TypeScript
TypeScript (TS) is essential because it provides guard-rails for development: TS let's us know what we talk about in our meeting when we discuss what the roles: Roles[]
array contains, it informs our code-editor what we might be trying to do and let's it help us (think of GitHub Co-Pilot, but less AI), it guarantees certain kinds of correctness that we could only discover as a "bug" when our application was already deployed. The numerous benefits of TS are well known, if you want to read on, how about checking out the official Why TypeScript page.
TS is configured via the tsconfig.json
file in your project root. This is also what let's typescript know that it is "enabled". Writing a good tsconfig.json
can be hard. Nuxt takes over a lot of the heavy lifting for us, so the default sidebase-tsconfig
looks like this:
{
// https://nuxt.com/docs/guide/concepts/typescript
"extends": "./.nuxt/tsconfig.json"
}
The only thing it does is to reference the more comples tsconfig.json
that is created by Nuxt.
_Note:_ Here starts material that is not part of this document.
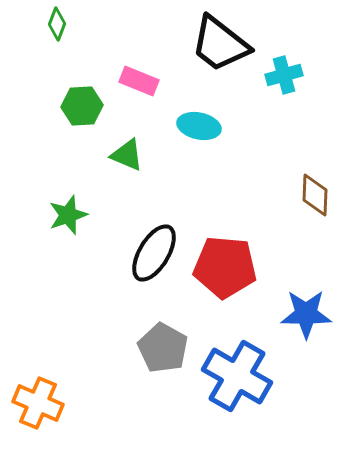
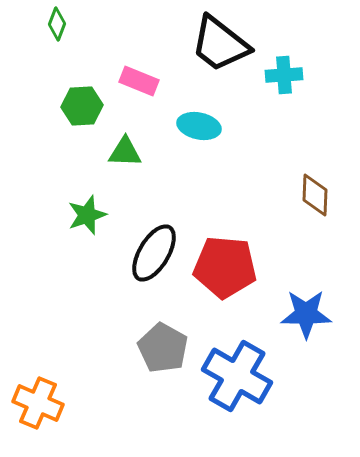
cyan cross: rotated 12 degrees clockwise
green triangle: moved 2 px left, 3 px up; rotated 21 degrees counterclockwise
green star: moved 19 px right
Sometimes this setup causes confusion: When the ./.nuxt/tsconfig.json
is missing, the sidebase-root-./tsconfig.json
will appear broken and many code-editors and TypeScript setups show errors. To resolve this, it should be enought to run npm run dev
. If that does not fix the problem you can force Nuxt to manually generate its tsconfig.json
by running:
npm run postinstall
pnpm run postinstall
yarn run postinstall
If the TypeScript setup still does not work now, it may be related to your editor setup. Checkout the VS Code setup guide to ensure a proper setup.